Adding it up

By the time I had grabbed my iPhone, slid to unlock, put in the passcode, found Calculator, punched in the numbers, punched in the right numbers, and read her the result, my wife had easily figured the answer to a tax problem on a scrap of paper. Worth her studying math for 12 years in school?

“No,” is the clear answer given by Simon Jenkins in yesterday’s Guardian.com, “For Britain’s pupils, maths is even more pointless than Latin.” I completely agree. For one thing, except for what she regards as the most useless subject of all times, Euclidean geometry, she wasn’t doing math, or “maths,” as they say over there, at all. She was, basically, learning to replace a calculator.

Now although such a skill may come in handy at times, it’s not mathematics. Mathematics is proving theorems — thinking up and solving puzzles. Now I happen to think that’s a wonderful field; I have a Ph.D. in it myself. I totally agree with GH Hardy, quoted by Jenkins as remarking that mathematics “must be justified as art if it can be justified at all.” I don’t find it at all unusual, for example, that mathematicians will praise an exceptionally elegant new proof of an already established theorem.

What should children be taught in school? My answer: how to go out into the world, find stuff, decide whether it’s right, and use it. They should always be working on something, on writing or making or building something. When they’ve developed the appropriate level of proficiency, they can move on. I have no idea how much of this should be done in formal classroom settings.

Boyd suggested that such ability is the secret to success in life.

We can’t just look at our own personal experiences or use the same mental recipes over and over again; we’ve got to look at other disciplines and activities and relate or connect them to what we know from our experiences and the strategic world we live in. Strategic Game 45

Musashi said much the same thing way back in 1645, and he was only interested in killing people with swords:

  • Cultivate a wide range of interests in the arts
  • Be knowledgable in a variety of occupations
  • Nurture the ability to perceive the truth in all matters
  • Perceive that which cannot be seen with the eye

[From the last section of the “Earth” book, in the Book of Five Rings.]

So a familiarity with mathematics and its results, particularly statistics, which is necessary in order to develop “the ability to perceive the truth in all matters,” probably belongs in everybody’s repertoire of skills.

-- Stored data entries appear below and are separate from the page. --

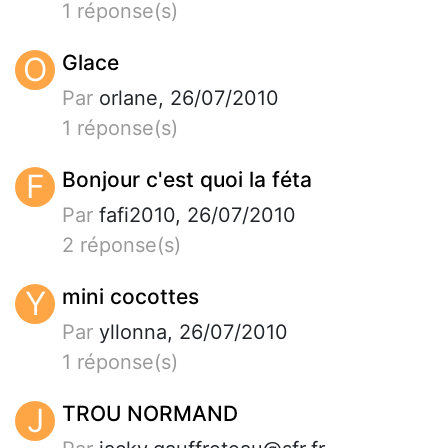
1 réponse(s)
O
Glace
Par
orlane, 26/07/2010
1 réponse(s)
F
Bonjour c'est quoi la féta
Par
fafi2010, 26/07/2010
2 réponse(s)
Y
mini cocottes
Par
yllonna, 26/07/2010
1 réponse(s)
J
TROU NORMAND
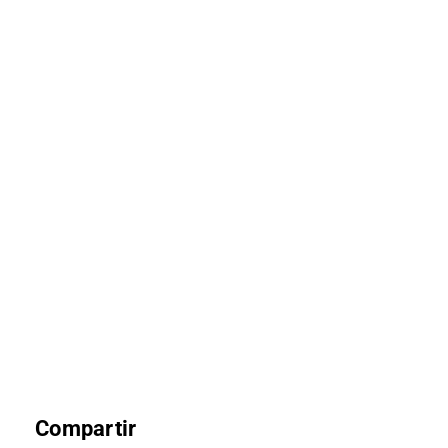
Compartir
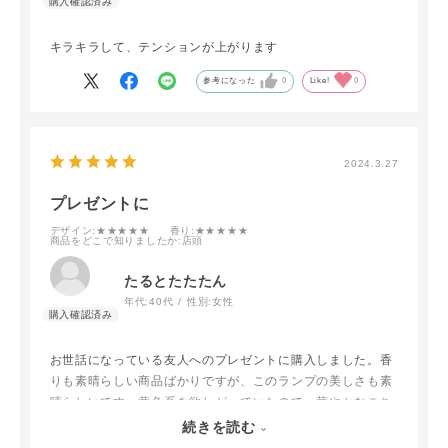
キラキラして、テンションが上がります
参考になった
0
Like!
0
2024.3.27
プレゼントに
デザイン
:★★★★★
香り
:★★★★★
商品をどこで知りましたか
:店頭
たるとたたたん
年代:
40代
性別:
女性
お世話になっている友人へのプレゼントに購入しました。香
りも素晴らしい商品ばかりですが、このランプの美しさも素
晴らしいです。黄色系を欲しがっていたので、華やかなこち
らにしたところ、とても喜んでいただけました。自分も他の
続きを読む
タイプを二つ持っていますが、こちらも欲しいです。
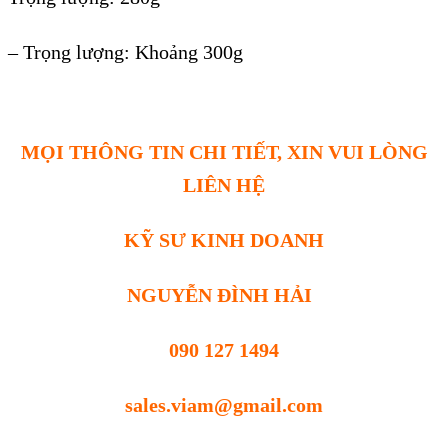
–
Trọng lượng: Khoảng 300g
MỌI THÔNG TIN CHI TIẾT, XIN VUI LÒNG
LIÊN HỆ
KỸ SƯ KINH DOANH
NGUYỄN ĐÌNH HẢI
090 127 1494
sales.viam@gmail.com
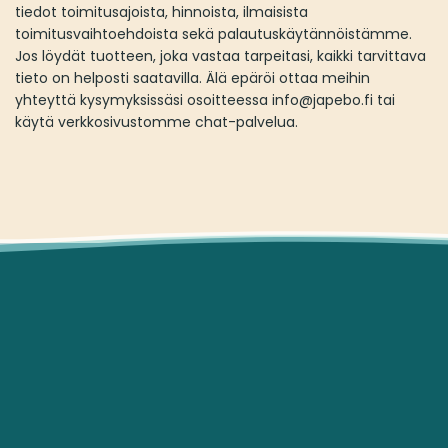
tiedot toimitusajoista, hinnoista, ilmaisista
toimitusvaihtoehdoista sekä palautuskäytännöistämme.
Jos löydät tuotteen, joka vastaa tarpeitasi, kaikki tarvittava
tieto on helposti saatavilla. Älä epäröi ottaa meihin
yhteyttä kysymyksissäsi osoitteessa info@japebo.fi tai
käytä verkkosivustomme chat-palvelua.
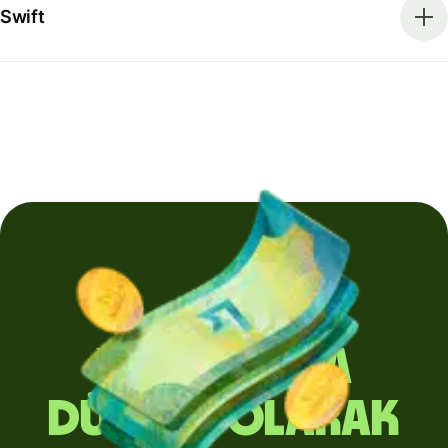
Swift
Yurt dışına
düzenli olarak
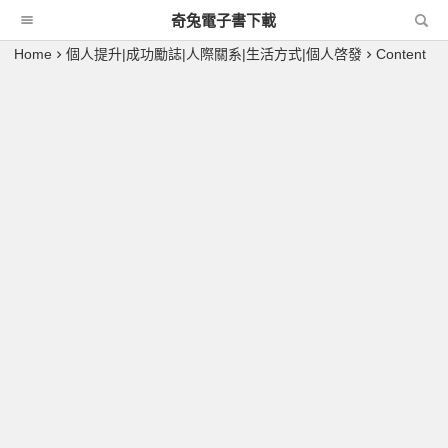
奇兔電子書下載
Home
個人提升|成功勵誌|人際關系|生活方式|個人啓發
Content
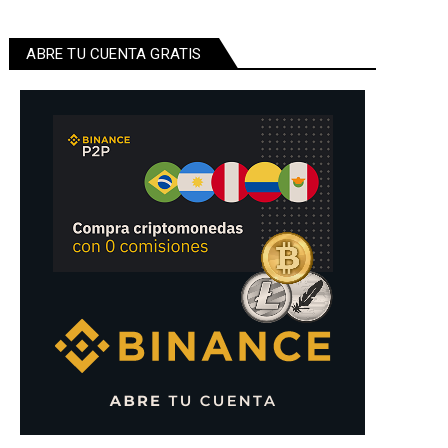
ABRE TU CUENTA GRATIS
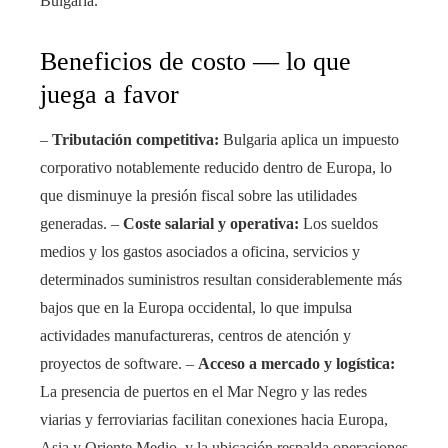
Bulgaria.
Beneficios de costo — lo que
juega a favor
–
Tributación competitiva:
Bulgaria aplica un impuesto
corporativo notablemente reducido dentro de Europa, lo
que disminuye la presión fiscal sobre las utilidades
generadas. –
Coste salarial y operativa:
Los sueldos
medios y los gastos asociados a oficina, servicios y
determinados suministros resultan considerablemente más
bajos que en la Europa occidental, lo que impulsa
actividades manufactureras, centros de atención y
proyectos de software. –
Acceso a mercado y logística:
La presencia de puertos en el Mar Negro y las redes
viarias y ferroviarias facilitan conexiones hacia Europa,
Asia y Oriente Medio, y la ubicación respalda operaciones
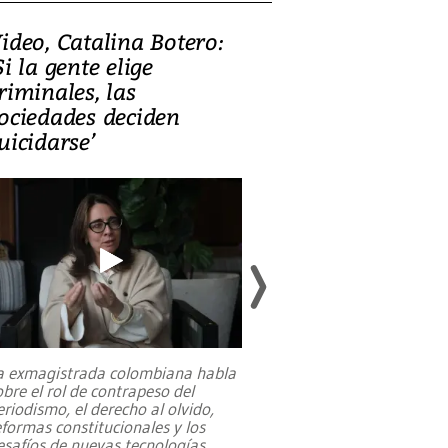
ideo, Catalina Botero:
Video: Lula la
Si la gente elige
candidatura 
riminales, las
promesas de i
ociedades deciden
en defensa, ed
uicidarse’
tierras raras
a exmagistrada colombiana habla
Entre recuerdos y es
obre el rol de contrapeso del
referencias hacia sus
eriodismo, el derecho al olvido,
presidente de Brasil,
eformas constitucionales y los
da Silva, oficializó 
esafíos de nuevas tecnologías
...
candidatura
...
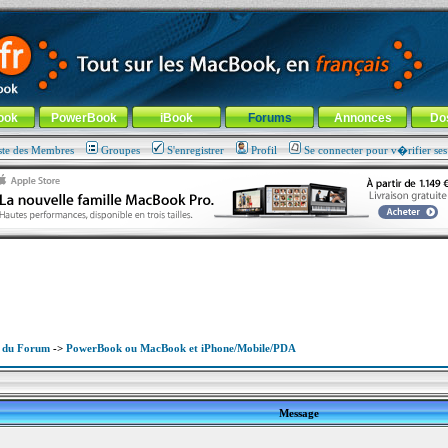
ade !
général
-
Aller au menu de la rubrique
ook
PowerBook
iBook
Forums
Annonces
Do
ste des Membres
Groupes
S'enregistrer
Profil
Se connecter pour v�rifier se
x du Forum
->
PowerBook ou MacBook et iPhone/Mobile/PDA
Message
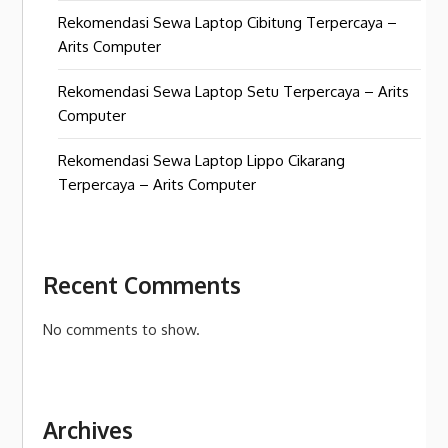
Rekomendasi Sewa Laptop Cibitung Terpercaya –
Arits Computer
Rekomendasi Sewa Laptop Setu Terpercaya – Arits
Computer
Rekomendasi Sewa Laptop Lippo Cikarang
Terpercaya – Arits Computer
Recent Comments
No comments to show.
Archives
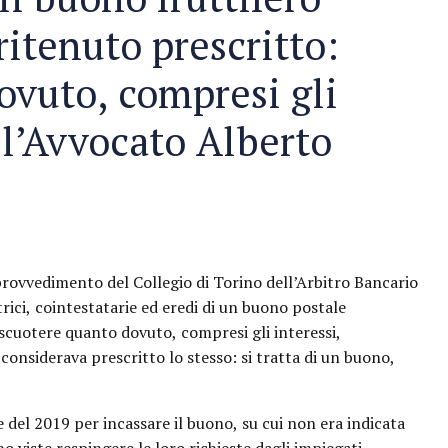
ritenuto prescritto:
ovuto, compresi gli
all’Avvocato Alberto
rovvedimento del Collegio di Torino dell’Arbitro Bancario
trici, cointestatarie ed eredi di un buono postale
riscuotere quanto dovuto, compresi gli interessi,
considerava prescritto lo stesso: si tratta di un buono,
le del 2019 per incassare il buono, su cui non era indicata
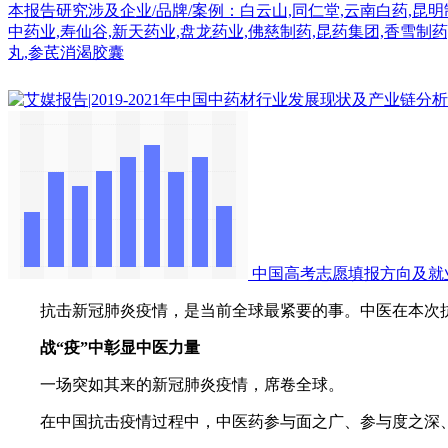
本报告研究涉及企业/品牌/案例：白云山,同仁堂,云南白药,昆明制
中药业,寿仙谷,新天药业,盘龙药业,佛慈制药,昆药集团,香雪制
丸,参芪消渴胶囊
中国高考志愿填报方向及就
抗击新冠肺炎疫情，是当前全球最紧要的事。中医在本次抗疫
战“疫”中彰显中医力量
一场突如其来的新冠肺炎疫情，席卷全球。
在中国抗击疫情过程中，中医药参与面之广、参与度之深、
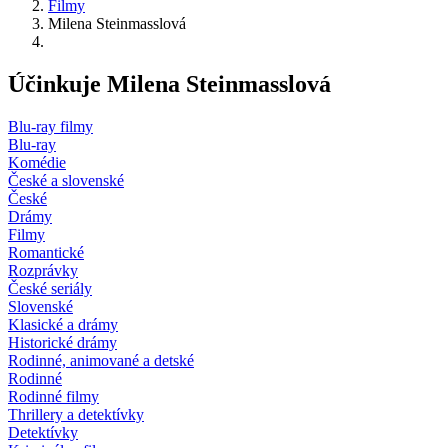
Filmy
Milena Steinmasslová
Účinkuje Milena Steinmasslová
Blu-ray filmy
Blu-ray
Komédie
České a slovenské
České
Drámy
Filmy
Romantické
Rozprávky
České seriály
Slovenské
Klasické a drámy
Historické drámy
Rodinné, animované a detské
Rodinné
Rodinné filmy
Thrillery a detektívky
Detektívky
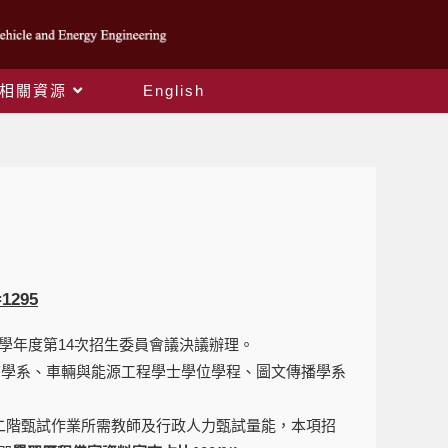
相關資源
English
=1295
11學年度第14次招生委員會議決議辦理。
教育學系、車輛與能源工程學士學位學程、圖文傳播學系
理二階甄試作業所需教師及行政人力甄試量能，本項招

But that’s as far as I would go. After that, the abilities to read, think, write and communicate become vastly more important. Oh, and let’s not forget the arts. Where would Apple be today if Steve Jobs hadn’t sat in on that calligraphy course?

4 thoughts on “Adding it up

  1. Good post, Chet. It is a theme that has been repeated many times over the course of my life by teachers and mentors who cared about truly guiding young people into an unknown future. I am equally sure that it has been repeated through the ages past. No matter what specialized area of interest we use as a vehicle to move forward in life, we must strive to expand our knowledge and viewpoint widely across multiple disciplines. The old adage, ” jack of all trades, master of none” comes to mind. I have met many people in my life who lived by that axiom, but whom I considered some of the most well-rounded and wise ones I have ever known.

    Another appellation is “Renaissance Man” as the modern connotation infers. John Boyd was a textbook example. The human ability to assimilate many concepts and obtain more than superficial understanding is one of the greatest gifts we have. It is also a singular deficit among a seeming majority of humans nowadays, where facts and understanding of cause and effect seem to be a lost art.

  2. I agree that math is very important, and has an effect on thinking processes well beyond
    the specific subject.

    It is not however for everybody.

    The BIG difficulty I experienced was in the manner in which it’s taught. It’s setup very deliberately to facilitate a certain failure rate. And that never seems to change, as
    my daughter struggled greatly, throughout high school, in that subject
    exclusively.

    But rather than adapt to the failure rate, they apparently stick to the very same methods,
    drills and explanations, and there can only be one reason for that.

    I did not do particularly well in math, until, I studied the practical application in the feild
    of electrical and electronic engineering, and my interests in astronomy, physics, and music, where upon, I picked it up rather well, in fact quite well to a level that suited my purpose, to an applied sci level.

    M

  3. The way mathematics is taught today is an emphasis on rote. There is no emphasis on thinking. It is mostly memory work. People are concerned about the answer and the grade, not the thinking process that got to it.

    A republic if we can keep it? Well that requires that the bulk of the population be one capable of thinking. That does not seem to be happening today. There seems to be a powerful part of American culture that hates the very idea of thinking.